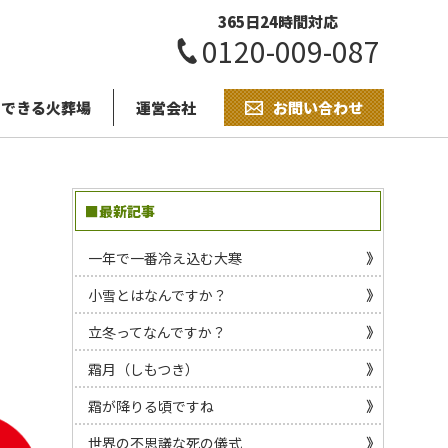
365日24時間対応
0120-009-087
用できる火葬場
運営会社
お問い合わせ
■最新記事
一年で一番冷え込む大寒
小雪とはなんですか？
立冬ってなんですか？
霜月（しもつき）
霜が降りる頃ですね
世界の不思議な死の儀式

· · · ·

■ **Task to complete**:
With the pictures left out, return each entry exactly as written.

■ **Answer**:
365日24時間対応
0120-009-087
用できる火葬場
運営会社
お問い合わせ
■最新記事
一年で一番冷え込む大寒
小雪とはなんですか？
立冬ってなんですか？
霜月（しもつき）
霜が降りる頃ですね
世界の不思議な死の儀式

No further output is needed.